We further extended this analysis to obtain not only the miRNA both positively and negatively associated with hypoxia, but also those genes which are in the hypoxia gene signatures, negatively correlated to the identified downregulated hypoxia miRNA (Figure 6).
Figure 6. .
Top 28 miRNA–mRNA interactions for hypoxia gene signature associated miRNA and hypoxia gene signature mRNA, across 15 cancer types. Left half of the circos plot depicts the miRNA species and the right half of the circos plot depicts the hypoxia gene signature mRNA that show the greatest degree of negative correlation in association with miRNA negatively associated with gene signature score. That is, the miRNA–mRNA pairs with the strongest negative correlations across cancer types (i.e. de-repressed mRNA), when considering the hypoxia miRNA and hypoxia gene signature genes are depicted. For ease of interpretation, the top 28 pairs are shown in the above plot.
This facilitates a potential understanding for the mechanism behind the association of miRNA and gene signatures genes. That is, we considered those miRNA decreased in hypoxia, and asked which genes of the gene signatures are strongly negatively associated; thereby identifying mRNA of the hypoxia gene signatures that are potentially de-repressed by miRNA, though this would require functional validation to confirm. Specifically, this analysis points towards the role of decreased mRNA levels of LOX, TIMP2, OSTM1, CCNF in association with the poor-prognosis in breast,30 carcinoma,31 ovarian,32 breast33 respectively.
Discussion
In this era of personalized medicine, an area of current interest in the field of radiation oncology is the study of changes in the transcriptome induced by radiation therapy, termed radiogenomics. With the evolution of transcriptomic sequencing technologies, radiogenomics has emerged as a new research field which can help decode changes in the genetic events induced by radiation therapy, and also identify biomarkers that are predictive of radiation response. In this regard, the number of available gene expression-based signatures built under oxic and hypoxic conditions is increasing. This poses two primary questions in the field, (i) how reliable are these signatures when applied across a compendium of data sets in different model systems representative of real-life heterogeneity; and (ii) whether there is redundancy among identified and well-validated gene signatures.1 To address these questions, we curated a database of 35 gene expression signatures predictive of radiation response under both oxic and hypoxic conditions. These signatures have come from a variety of sources and encompass a number of derivation techniques (e.g. classification,4 regression,6 clustering,34 co-expression networks7 using gene expression data across different types of cancers such as breast, carcinoma, head and neck squamous cell carcinoma, soft tissue sarcoma, carcinoma and pan-cancer).

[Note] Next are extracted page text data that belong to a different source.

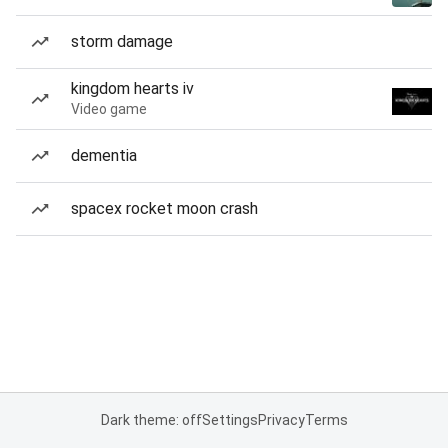
storm damage
kingdom hearts iv
Video game
dementia
spacex rocket moon crash
Dark theme: off
Settings
Privacy
Terms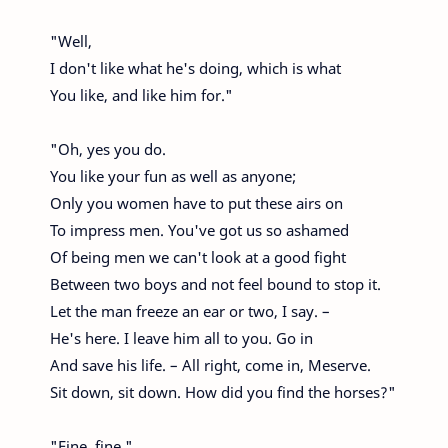
"Well,
I don't like what he's doing, which is what
You like, and like him for."
"Oh, yes you do.
You like your fun as well as anyone;
Only you women have to put these airs on
To impress men. You've got us so ashamed
Of being men we can't look at a good fight
Between two boys and not feel bound to stop it.
Let the man freeze an ear or two, I say. –
He's here. I leave him all to you. Go in
And save his life. – All right, come in, Meserve.
Sit down, sit down. How did you find the horses?"
"Fine, fine."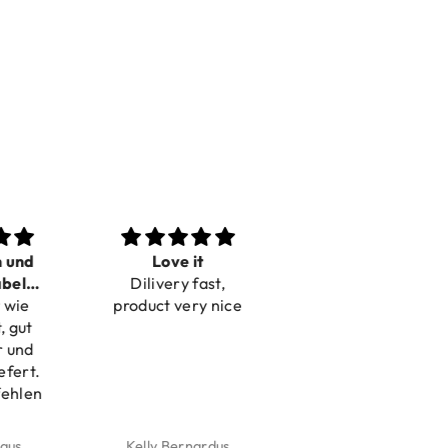
n und
Love it
Perfect
bel
Dilivery fast,
Beautiful bracelets
 wie
bar
product very nice
, gut
r und
efert.
fehlen
aus
Kelly Bernardus
Marion Boilot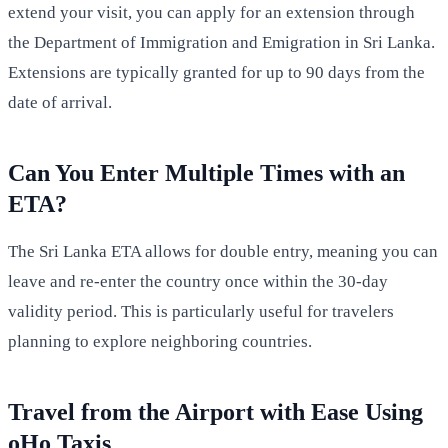
extend your visit, you can apply for an extension through
the Department of Immigration and Emigration in Sri Lanka.
Extensions are typically granted for up to 90 days from the
date of arrival.
Can You Enter Multiple Times with an
ETA?
The Sri Lanka ETA allows for double entry, meaning you can
leave and re-enter the country once within the 30-day
validity period. This is particularly useful for travelers
planning to explore neighboring countries.
Travel from the Airport with Ease Using
oHo Taxis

We presented the utility of this database by using it to identify positively- and negatively enriched hypoxia-associated miRNA across a wide sample of 15 epithelial tumour types with patient-level genomic data. In addition, we investigated differences in the behaviour of these gene signatures using transcriptomic data from both cell lines and ex vivo patient samples. We identified moderate correlations between breast cancer oxic signatures in patient data and showed that surprisingly, the correlation between signature scores was dependent on molecular subtype of breast cancer.22,23 This finding has been highlighted in the literature by previous studies of gene signatures, where it has been noted that via single cell analysis, there is indeed substantial genomic heterogeneity, thereby necessitating careful analysis of gene signatures to ensure consistent behaviour across all heterogeneous subsets in a given data set.35 Indeed, in this work we suggest that secondary analysis of gene signatures is crucial on an independent and more heterozygous data set to identify when signatures diverge in their behaviour. Ultimately, this divergence suggests that there may have been some type of bias in the training data set or the signature derivation process, and that in a particular group of patients, a given signature may perform better than others. Importantly, this implies that signatures must be carefully checked for both concordance and biological validity on heterogeneous data sets before clinical application to better account for the wide variety of situations in which their information will be used. Moreover, although the head and neck hypoxia gene signatures we tested were concordant in their computed scores,25 we found that a different set of biological processes were enriched for by the genes of each signature when applied on patient data. Re-analysis of existing signatures for overlapping biological pathways may facilitate a greater understanding of mechanism leading to phenotype, and ultimately may lead to improved, more mechanistic gene signatures.
Translation from research-based omics biomarkers to the clinical setting requires a rigorous development and validation process. Evaluation of the readiness of biomarkers to be used for clinical care requires careful consideration of its analytical and clinical validity along with the potential clinical utility. In this regard, the Institute of Medicine conducted a review and came up with 30 criteria for the use of OMICS based biomarkers in a clinical trial.35 Specifically, these are broadly categorized into the following: specimen issues, assay issues, model development, specification, and preliminary performance evaluation, clinical trial design, ethical, legal and regulatory issues.36 The analysis presented here through case studies for RadiationGeneSigDB provides a means for testing specification and performance evaluation on a diverse set of data sets. Hence, it is the hope that these criteria, in combination with tools such as RadiationGeneSigDB and the recently developed RadioGx platform (which is a compendium of radiogenomic data sets),37 will pave the way for researchers to develop robust, reproducible, and clinically translatable biomarkers that can improve patient outcomes.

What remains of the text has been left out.